This kind of growth is far easier to understand intellectually than it is to experience in our lives, where the results are often surprising. The LtG authors give an example of how this kind of growth can surprise us from a “French Riddle”:
Suppose you own a pond. One day you notice that a single water lily is growing on your pond. You know that the lily plant will double in size each day. You realize that if the plant were allowed to grow unchecked, it would completely cover the pond in 30 days, choking off the other forms of life in the water.
But initially the lily seems small, so you decide not to worry. You’ll deal with it when it covers half the pond. How much time have you given yourself to prevent the destruction of your pond? You have left yourself one day! On the 29th day the pond is half covered. The next day — after one final doubling — the pond will be totally shaded. On the 21st day, the plant covers just 0.2% of the pond. On the 25th (day), the plant covers just 3%….
This exponential puzzle is a significant part of the challenges that we face today on our planet. As the LtG authors put it:
You can see how exponential growth, combined with response delays can lead to overshoot. For a long time the growth looks insignificant. There appears to be no problem. Then suddenly change comes on faster and faster, until, with the last doubling or two (brought on by the growth), there is no time to react.
World3: More “Growth” + Same Systems = More Hardship
The LtG authors' comprehensive discussion of the resource and consumption limits we all face and the related choices we make — whether our personal choices or the choices we increasingly face within the industrial organizations that we run — is driven by a computer model that the LtG authors developed to incorporate many of these choices. The different choices were incorporated into model simulation runs.
I have had the benefit of studying and running a few simulation runs of the World3 model myself, since it is incorporated in the Modelica system modeling and simulation language that runs in Wolfram’s SystemModeler (See an example of the LtG authors “Scenario 1” in Figure 2, below).
One of the interesting things that this model can teach us is — as the LtG authors succinctly articulate — is that although “growth is necessary to end poverty,” “…growth in the economic system, as it is currently structured, will not end poverty.” In fact, “current modes of growth perpetuate poverty and increase the gap between the rich and the poor.” This is because, if you look at the current economic system globally, economic growth generally “…flows disproportionately to the richest people….” The LtG authors refer to their observation of this phenomenon as a “‘success to the successful’ feedback loop.”
As the LtG authors point out, “running the same system harder or faster will not change the pattern as long as the structure is not revised,” (when we speak of “the system” in this context, we are merely talking about the generalized way that all modern cultures and economies are collectively behaving); so, for example, it is easier for relatively richer countries and populations to save, invest, and expand their capital base, and the opposite is true for poorer populations and countries. This also, of course, encourages exploitive, damaging choices for richer populations, and extremely limited, damaging choices for poorer populations. As the LtG authors point out, a world without “counterbalancing structures” does not help us live within our overall limits.

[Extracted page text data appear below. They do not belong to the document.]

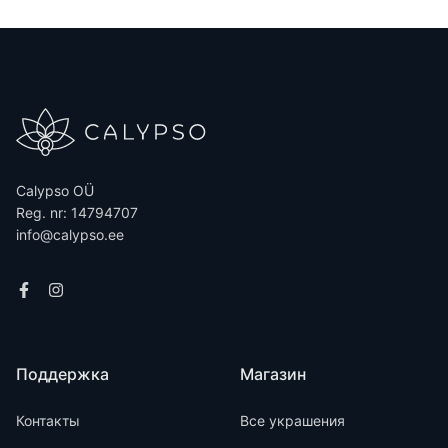
Calypso OÜ
Reg. nr: 14794707
info@calypso.ee
Поддержка
Магазин
Контакты
Все украшения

The Fire Over the Ridge: Overshoot And Collapse
The LtG authors define overshoot as “a population and economy…withdrawing resources or emitting pollutants at an unsustainable rate, but…not yet in a situation where the stresses on the support system are strong enough to reduce the withdrawal or emission.”
This is where we are headed very clearly: toward the fire over the ridge. Indeed, we are already living in this fire (quite literally) today. Humanity has already overshot our limits within the limited planetary system that we live in. You can run World3 through multiple of the authors “Scenarios,” you can even devise your own models and scenarios, or you can just spend a little time looking at all the data that we have at our disposal: the way that we are living is not sustainable, and, indeed, we will need to change many of our habits from the way we live day to day to the way that our businesses operate. The physical world we live is in the process of reacting to the current path we are on, and there will now, inevitably, be some form of collapse in the near future.
Is a Sustainable Revolution Possible?
Even with all the issues we are facing as a planet, as the LtG authors point out, “it is as impossible now for anyone to describe the world that could evolve from a sustainability revolution as it would have been for the farmers of 6000 BC to foresee the corn and soybean fields of modern Iowa, or an English coal miner of AD 1800 to imagine an automated Toyota assembly plant.” These other major human revolutions (agricultural and industrial) changed the “face of the land and foundations of human identities, institutions, and cultures,” and a sustainable revolution would certainly do the same.
As difficult as it is to envision a future that will, frankly, not look like anything like what we see today, we need to begin this revolution now, and the longer we delay, the more painful it will be for our children and their children.